The demand-RNG container is developed in Ruby. Its only responsibility is setting the random demand metric and updating the DynamoDB table. Both the force12 and demand-RNG containers run as ECS services. This means if a container dies it is replaced automatically.

Demo containers – priority1 & priority2

Our original idea for the demo was much more complex. We wanted the demo containers to be constantly generating a series of random visualizations. As we got into building the demo we realised this was over complex.

What we really wanted to show is that one of the properties of containers is ideal for autoscaling. Containers can be stopped and started in close to real time whereas with Virtual Machines this takes minutes. So the demo containers aren’t actually doing anything. They are based on the minimal busybox image and run sleeps of 1 second in an infinite loop.

However we did have a problem with the demo containers. We saw a big performance drop when we upgraded the ECS Agent from v1.0 to v1.1. The newer agent stops containers in a more correct way but this was causing timeouts when the agent calls the docker stop command.

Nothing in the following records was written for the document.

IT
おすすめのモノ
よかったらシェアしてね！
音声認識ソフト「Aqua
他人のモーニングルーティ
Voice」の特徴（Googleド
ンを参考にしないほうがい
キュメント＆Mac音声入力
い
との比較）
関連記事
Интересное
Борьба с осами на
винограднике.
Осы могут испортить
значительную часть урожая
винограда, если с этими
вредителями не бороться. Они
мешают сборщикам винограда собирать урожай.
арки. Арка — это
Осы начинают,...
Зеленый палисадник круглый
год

The problem was we weren’t trapping the SIGTERM signal. This meant our containers were being force killed (Docker status 137) instead of stopping cleanly (Docker status 0). We got some great support from the ECS development team on GitHub who helped us find this.

Current Status

We’re still working on some issues with the current demo. The cluster mainly tracks the demand metric but we’re still seeing 30 second periods where the cluster stops responding.

A possible cause of this is the ECS Agent stops containers but it waits 3 hours before removing them. This is useful for debugging purposes but in our case it means up to 700 containers build up on each instance after 3 hours. So it could be a “garbage collection” problem when the stopped containers are being removed. The ECS team are working on an enhancement for the stopped containers issue and we’ve given our feedback on what works for us.

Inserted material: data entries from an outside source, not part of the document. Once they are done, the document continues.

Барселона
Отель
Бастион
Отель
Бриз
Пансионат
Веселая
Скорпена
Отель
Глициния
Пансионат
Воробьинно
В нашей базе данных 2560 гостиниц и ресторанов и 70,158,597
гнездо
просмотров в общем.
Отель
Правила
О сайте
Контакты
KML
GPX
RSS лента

There are also several fixes / enhancements that we want to make to the front end. The front-end developers we usually work with are busy on other projects. We didn’t want to delay the launch so it meant I did most of the front-end development but I’m much happier working on the back-end and infrastructure parts of the stack.

What’s Next?

We’ve had some great reaction to the demo so we want to keep on showing that autoscaling is a great use case for containers. We’re also trying to do blog driven development as we make changes. For us getting people talking about micro scaling with containers is just as important as developing Force12.

For turning Force12 from a demo into an open source product the next step is to start using real demand metrics. At the moment our REST API is a Sinatra Ruby app hosted on Heroku and autoscaled using AdeptScale. We’re going to move that in house and host the API on the ECS cluster and auto scale it using CloudWatch metrics.

Other areas we’re looking at are scaling up the demo and moving it to other platforms such as Kubernetes or Mesos. We chose to develop the demo on ECS and the AWS platform for 2 reasons. We’re very familiar with AWS and we thought using AWS was the quickest way we could launch the demo. However the “batteries included, but removable” design approach is something we support and long term we don’t see Force12 being tied to a specific platform.